Loin des parcours touristiques, il documente une Guadeloupe sans artifice, aux paysages sauvages et aux habitants passionnants. Bercé par la poésie de Césaire, le photographe compose des images brutes, psychédéliques, abstraites. Dans ses clichés, les contrastes tranchent et les scènes deviennent hypnotiques. « En littérature, les ouvrages sont séparés entre fiction et non-fiction – la photographie est cet espace confus entre les deux. J’aime apporter une dimension métaphorique à un travail documentaire », précise Gregory Halpern. Un couple enlacé passionnément, une voiture, devenue épave, explosée sur la route, une rue recouverte de pétales rosés… Chaque image poétise le quotidien, et donne aux lieux une aura surnaturelle… ou dramatique.
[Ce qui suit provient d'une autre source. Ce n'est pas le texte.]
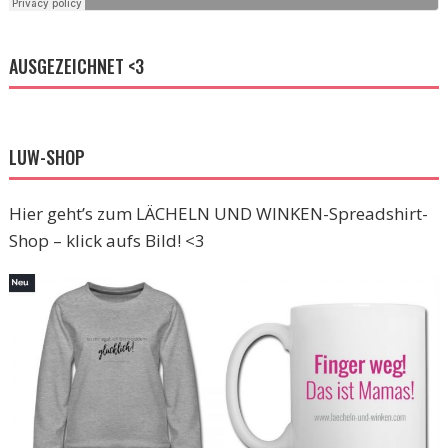
AUSGEZEICHNET <3
LUW-SHOP
Hier geht’s zum LÄCHELN UND WINKEN-Spreadshirt-
Shop – klick aufs Bild! <3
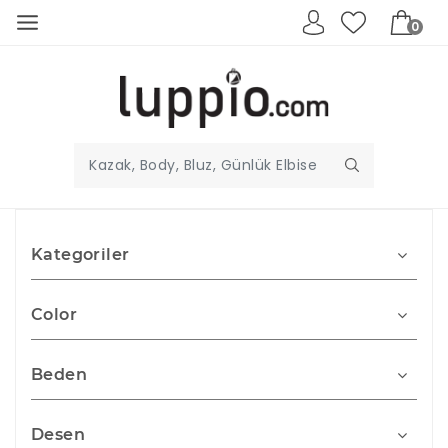
0
Kategoriler
Color
Beden
Desen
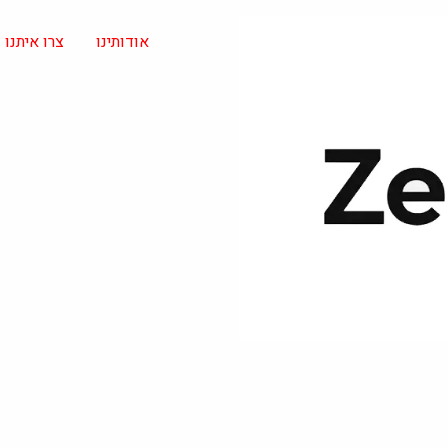
אודותינו
צרו איתנו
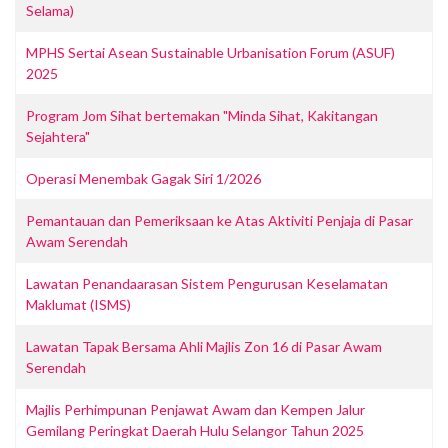
Selama)
MPHS Sertai Asean Sustainable Urbanisation Forum (ASUF)
2025
Program Jom Sihat bertemakan "Minda Sihat, Kakitangan
Sejahtera"
Operasi Menembak Gagak Siri 1/2026
Pemantauan dan Pemeriksaan ke Atas Aktiviti Penjaja di Pasar
Awam Serendah
Lawatan Penandaarasan Sistem Pengurusan Keselamatan
Maklumat (ISMS)
Lawatan Tapak Bersama Ahli Majlis Zon 16 di Pasar Awam
Serendah
Majlis Perhimpunan Penjawat Awam dan Kempen Jalur
Gemilang Peringkat Daerah Hulu Selangor Tahun 2025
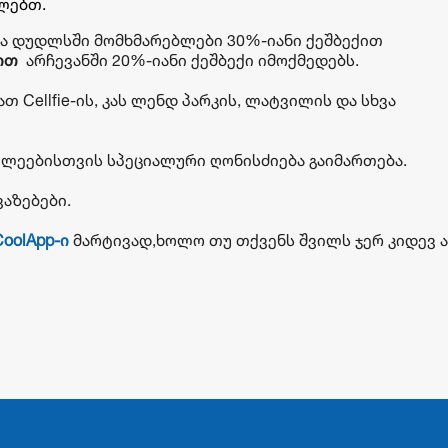
ბლებთ.
და დუდლსში მომხმარებლები 30%-იანი ქეშბექით
ით
არჩევანში 20%-იანი ქეშბექი იმოქმედებს.
თ Cellfie-ის, კას ლენდ პარკის, ლატვილის და სხვა
სწავლეებისთვის სპეციალური ღონისძიება გაიმართება.
ვაზებები.
oolApp-ი
მარტივად,ხოლო თუ თქვენს შვილს ჯერ კიდევ 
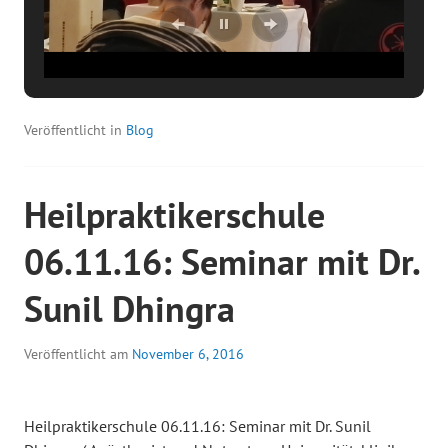
Veröffentlicht in
Blog
Heilpraktikerschule
06.11.16: Seminar mit Dr.
Sunil Dhingra
Veröffentlicht am
November 6, 2016
Heilpraktikerschule 06.11.16: Seminar mit Dr. Sunil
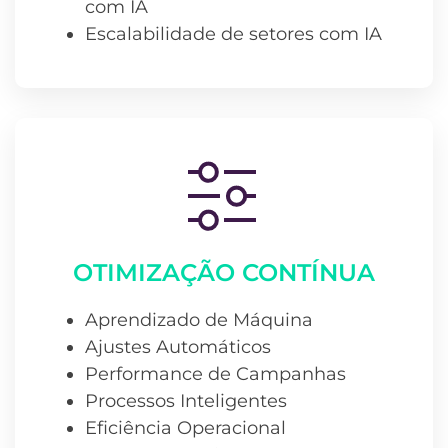
com IA
Escalabilidade de setores com IA
OTIMIZAÇÃO CONTÍNUA
Aprendizado de Máquina
Ajustes Automáticos
Performance de Campanhas
Processos Inteligentes
Eficiência Operacional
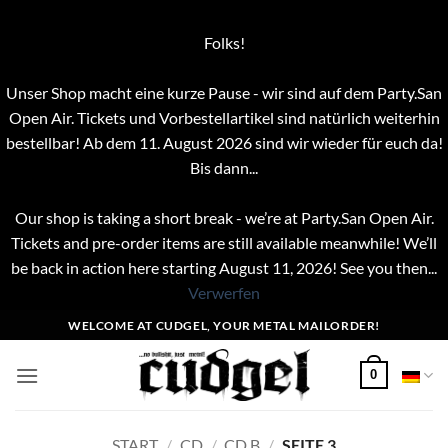
Folks!
Unser Shop macht eine kurze Pause - wir sind auf dem Party.San
Open Air. Tickets und Vorbestellartikel sind natürlich weiterhin
bestellbar! Ab dem 11. August 2026 sind wir wieder für euch da!
Bis dann...
Our shop is taking a short break - we’re at Party.San Open Air.
Tickets and pre-order items are still available meanwhile! We’ll
be back in action here starting August 11, 2026! See you then...
Verwerfen
Zum
WELCOME AT CUDGEL, YOUR METAL MAILORDER!
Inhalt
springen
0
START
/
CD
/
CD B
/
SEITE 3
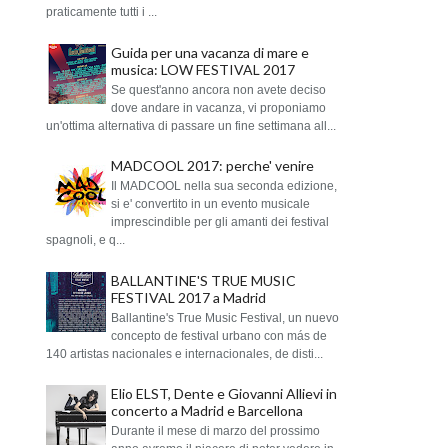
praticamente tutti i ...
Guida per una vacanza di mare e
musica: LOW FESTIVAL 2017
Se quest'anno ancora non avete deciso
dove andare in vacanza, vi proponiamo
un'ottima alternativa di passare un fine settimana all...
MADCOOL 2017: perche' venire
Il MADCOOL nella sua seconda edizione,
si e' convertito in un evento musicale
imprescindible per gli amanti dei festival
spagnoli, e q...
BALLANTINE'S TRUE MUSIC
FESTIVAL 2017 a Madrid
Ballantine's True Music Festival, un nuevo
concepto de festival urbano con más de
140 artistas nacionales e internacionales, de disti...
Elio ELST, Dente e Giovanni Allievi in
concerto a Madrid e Barcellona
Durante il mese di marzo del prossimo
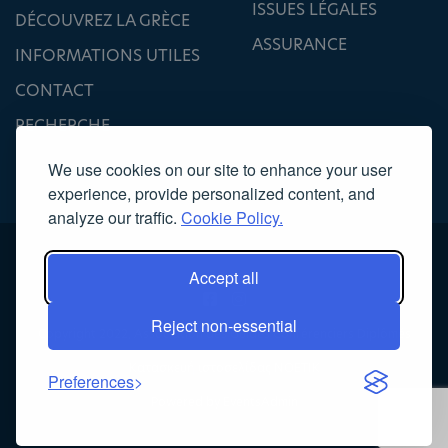
ISSUES LÉGALES
DÉCOUVREZ LA GRÈCE
ASSURANCE
INFORMATIONS UTILES
CONTACT
RECHERCHE
We use cookies on our site to enhance your user
experience, provide personalized content, and
analyze our traffic.
Cookie Policy.
Accept all
Reject non-essential
Copyright 2022, Association des Guides Conférenciers Diplômés
Κατασκευή ιστοσελίδας
NOETIK
Preferences
Powered by
EventsAdmin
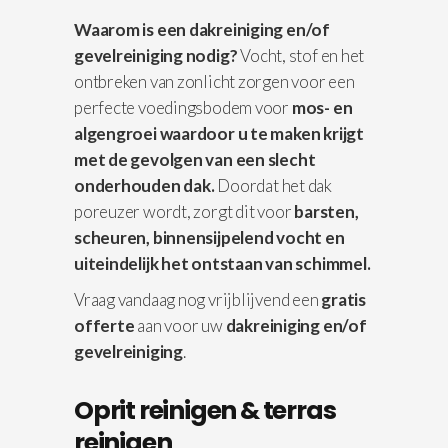
Waarom is een dakreiniging en/of
gevelreiniging nodig?
Vocht, stof en het
ontbreken van zonlicht zorgen voor een
perfecte voedingsbodem voor
mos- en
algengroei waardoor u te maken krijgt
met de gevolgen van een slecht
onderhouden dak.
Doordat het dak
poreuzer wordt, zorgt dit voor
barsten,
scheuren, binnensijpelend vocht en
uiteindelijk het ontstaan van schimmel.
Vraag vandaag nog vrijblijvend een
gratis
offerte
aan voor uw
dakreiniging en/of
gevelreiniging
.
Oprit reinigen & terras
reinigen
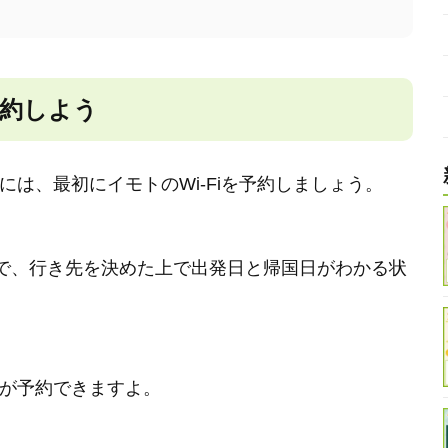
予約しよう
めには、最初にイモトのWi-Fiを予約しましょう。
で、行き先を決めた上で出発日と帰国日がわかる状
iが予約できますよ。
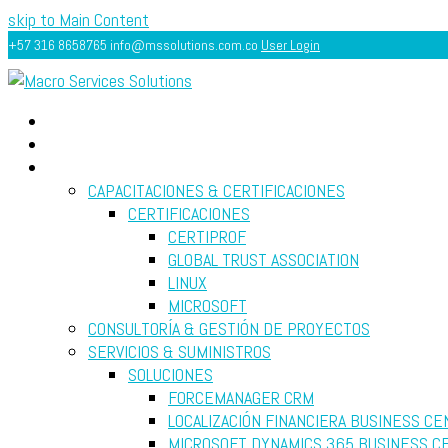
skip to Main Content
+57 316 8658765
info@mssolutions.com.co
User Login
INICIO
ACERCA
SERVICIOS
CAPACITACIONES & CERTIFICACIONES
CERTIFICACIONES
CERTIPROF
GLOBAL TRUST ASSOCIATION
LINUX
MICROSOFT
CONSULTORÍA & GESTIÓN DE PROYECTOS
SERVICIOS & SUMINISTROS
SOLUCIONES
FORCEMANAGER CRM
LOCALIZACIÓN FINANCIERA BUSINESS CE
MICROSOFT DYNAMICS 365 BUSINESS C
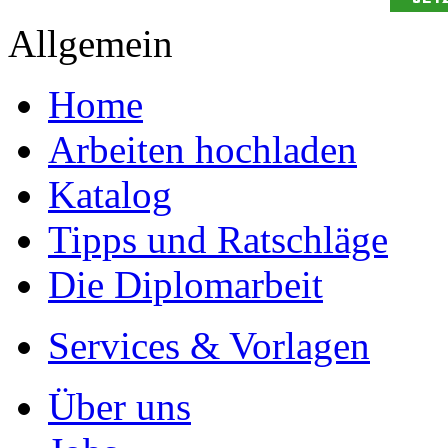
Allgemein
Home
Arbeiten hochladen
Katalog
Tipps und Ratschläge
Die Diplomarbeit
Services & Vorlagen
Über uns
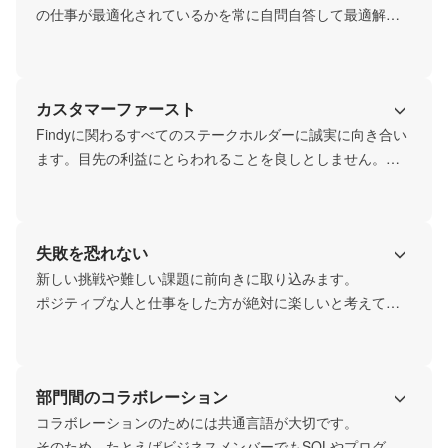
の仕事が最適化されているかを常に自問自答して最適解を
見つけます。働き方も「パフォーマンス ファースト」を重
視し、働きやすい環境を自ら整えます。
カスタマーファースト
Findyに関わるすべてのステークホルダーに誠実に向き合い
ます。目先の利益にとらわれることを良しとしません。

たとえば、エンジニアがA社B社で迷ってる場合に転職しな
い方が本人のためなら「無理に転職しなくて良いんじゃな
いですか？」と迷わず声を掛けます。

失敗を恐れない
また、企業のエンジニア採用にも短期的な採用だけでな
く、採用力が上がるようなサポートを心がけます。
新しい挑戦や難しい課題に前向きに取り込みます。

ポジティブな人と仕事をした方が絶対に楽しいと考えてい
ます。
部門間のコラボレーション
コラボレーションのためには共通言語が大切です。

そのため、たとえばビジネスメンバーでもSQLやプログラ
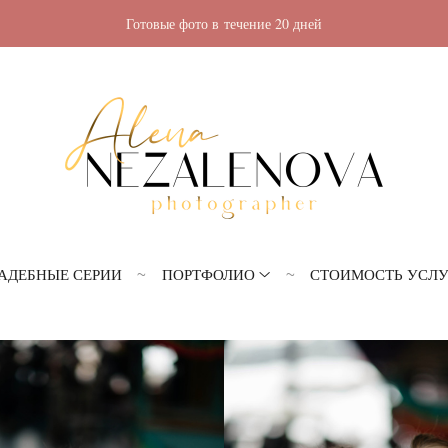
Готовые фото в течение 20 дней
АДЕБНЫЕ СЕРИИ
ПОРТФОЛИО
СТОИМОСТЬ УСЛ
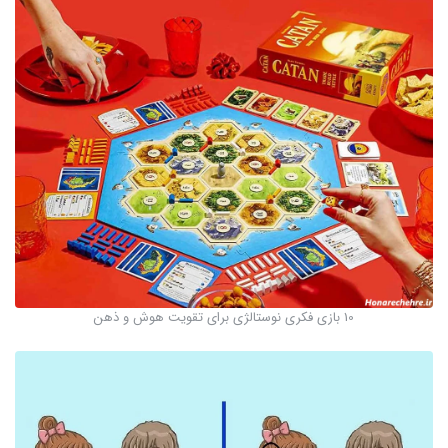
10 بازی فکری نوستالژی برای تقویت هوش و ذهن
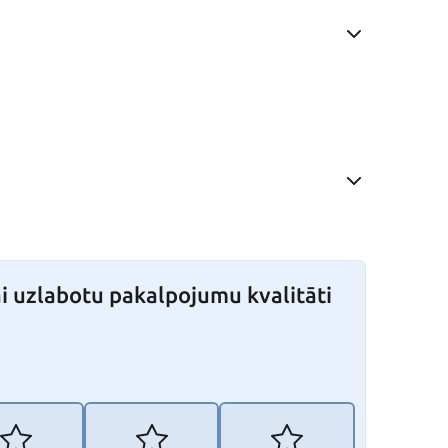
i uzlabotu pakalpojumu kvalitāti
Une libération face aux démons du passé
« Sur place, j’étais très conscient d’être un homme américain blanc. J’ai étudié avec beaucoup d’attention le passé de l’île, les conséquences de l’esclavage et du colonialisme, et j’ai décidé d’ajouter des références historiques subtiles dans mes images »,
raconte l’auteur. Le passé de la Guadeloupe est sanglant : invasion, conquêtes européennes, commerce triangulaire, révolutions… Cette violence résonne, encore aujourd’hui, et le territoire porte les cicatrices d’une histoire forgée dans la conquête. Des stigmates que les images de Soleil cou coupé parviennent à révéler. Effigies d’anciens colons vandalisées, rapports hiérarchiques ambigus entre natifs et touristes, carnaval masqué et cathartique se suivent, et donnent à voir le besoin de libération, face aux démons du passé.
Parmi les œuvres présentées dans l’exposition, l’une est particulièrement parlante : un figuier étrangleur, arbre gigantesque, poussant au sein d’une ancienne prison d’esclaves. Ses larges racines détruisent, au fil du temps, l’édifice qui l’entoure. Symbole de l’enlisement de l’esclavage et du désir de détruire cet héritage, l’arbre apparaît comme une véritable force de la nature, à observer avec respect. Dur, poétique et redoutablement honnête, le projet de Gregory Halpern emprunte à l’imagerie littéraire comme aux discordes des siècles derniers et fait le portrait d’une île aux mille histoires. Un territoire dont l’histoire brutale est ignorée par trop de français. Publiée également sous la forme d’un ouvrage, aux Éditions Aperture, Soleil cou coupé s’impose comme un récit coup de poing, aiguisé, tout comme la tranche du livre, sectionnée à la guillotine.
Soleil cou coupé, Éditions Aperture, 37€, 120 p.